Estudos anteriores de um dedo fóssil da caverna Denisova mostraram que os neandertais habitavam as montanhas de Altai consideravelmente antes, cerca de 120.000 anos atrás. Dados genéticos mostram, porém, que os neandertais das cavernas Chagyrskaya e Okladnikov não são descendentes desses grupos anteriores, mas estão mais próximos dos neandertais europeus. Isso também é apoiado pelo material arqueológico: as ferramentas de pedra da caverna Chagyrskaya são mais semelhantes à chamada cultura micoquiana conhecida na Alemanha e na Europa Oriental.
Crédito: Tom Bjorklund
O estudo utilizou 17 restos de 13 indivíduos neandertais – 7 homens e 6 mulheres, dos quais 8 eram adultos e 5 crianças e adolescentes. No DNA mitocondrial, os pesquisadores encontraram várias heteroplasmias compartilhadas entre eles. As heteroplasmias são um tipo especial de variante genética que persiste por um pequeno número de gerações.
Entre esses restos estavam os de um pai neandertal e sua filha adolescente.

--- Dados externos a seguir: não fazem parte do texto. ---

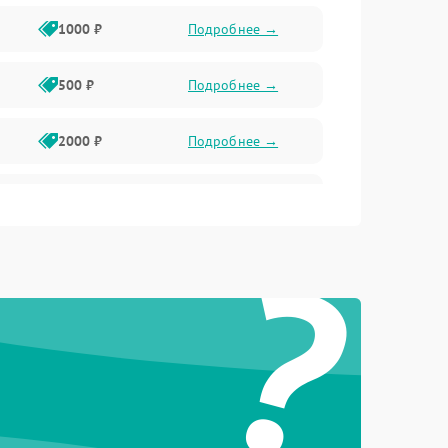
1000 ₽
Подробнее →
500 ₽
Подробнее →
2000 ₽
Подробнее →
1000 ₽
Подробнее →
?
1000 ₽
Подробнее →
1000 ₽
Подробнее →
1000 ₽
Подробнее →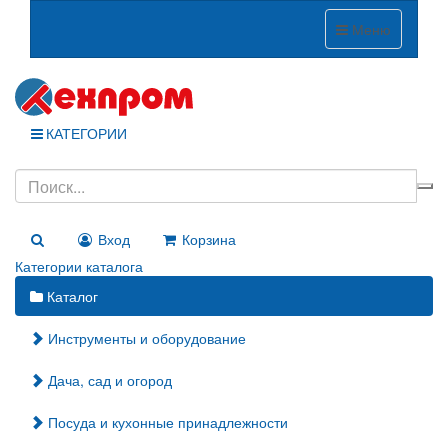
Меню
КАТЕГОРИИ
Вход
Корзина
Категории каталога
Каталог
Инструменты и оборудование
Дача, сад и огород
Посуда и кухонные принадлежности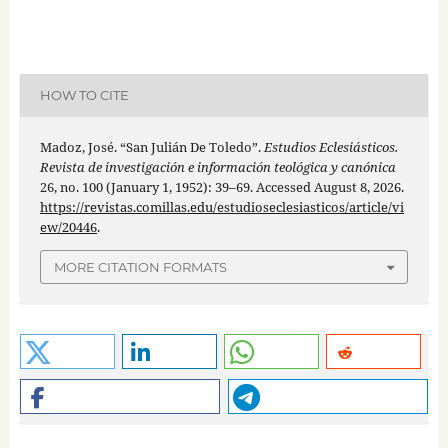
HOW TO CITE
Madoz, José. “San Julián De Toledo”.
Estudios Eclesiásticos.
Revista de investigación e información teológica y canónica
26, no. 100 (January 1, 1952): 39–69. Accessed August 8, 2026.
https://revistas.comillas.edu/estudioseclesiasticos/article/vi
ew/20446
.
MORE CITATION FORMATS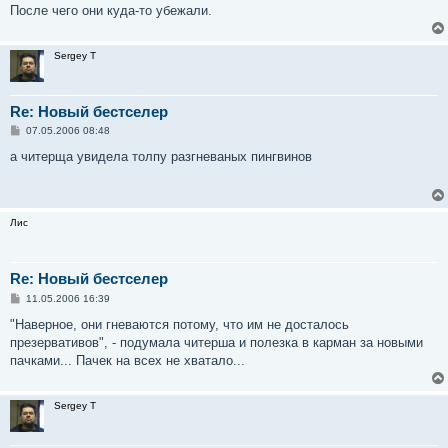
е
После чего они куда-то убежали.
н
и
е
Sergey T
Re: Новый бестселер
С
07.05.2006 08:48
о
о
а читерща увидела толпу разгневаных пингвинов
б
щ
е
н
и
Лис
е
Re: Новый бестселер
С
11.05.2006 16:39
о
о
"Наверное, они гневаются потому, что им не досталось
б
презервативов", - подумала читерша и полезка в карман за новыми
щ
е
пачками... Пачек на всех не хватало...
н
и
е
Sergey T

Os pesquisadores também encontraram dois parentes de segundo grau: um menino (talvez um primo) e uma mulher adulta (talvez uma tia ou avó). A combinação de heteroplasmias e indivíduos parentes sugere fortemente que os neandertais na caverna Chagyrskaya devem ter vivido – e morrido – na mesma época.
“O fato de estarem vivendo ao mesmo tempo é emocionante. Isso significa que provavelmente vieram da mesma comunidade social. Pela primeira vez, podemos usar a genética para estudar a organização social de uma comunidade neandertal” – Laurits Skov, autor do estudo.
Outra descoberta impressionante é a diversidade genética extremamente baixa dentro dessa comunidade neandertal, consistente com um tamanho de grupo entre 10 a 20 pessoas. Isso é muito menor do que os registrados para qualquer comunidade humana antiga ou atual, e é semelhante ao tamanho de grupos de espécies ameaçadas ou à beira da extinção.
No entanto, os neandertais não viviam em comunidades completamente isoladas. Ao comparar a diversidade genética no cromossomo Y, que é herdado do pai para os filhos, com a diversidade do DNA mitocondrial, que é herdado das mães, os pesquisadores puderam responder à uma antiga pergunta: foram os homens ou as mulheres que migravam entre as comunidades?
Eles descobriram que a diversidade genética mitocondrial era muito maior do que a diversidade do cromossomo Y, o que sugere que as comunidades neandertais estavam ligadas principalmente pela migração feminina, onde encontravam novos parceiros. Apesar da proximidade com a Caverna Denisova, essas migrações não parecem ter envolvido denisovanos – os pesquisadores não encontraram evidências de fluxo gênico denisovano nos neandertais de Chagyrskaya nos últimos 20.000.
“Nosso estudo nos dá uma imagem real de como pode ter sido uma comunidade neandertal, diz Benjamin Peter, autor do estudo. “Isso faz os neandertais parecerem muito mais humanos para mim.”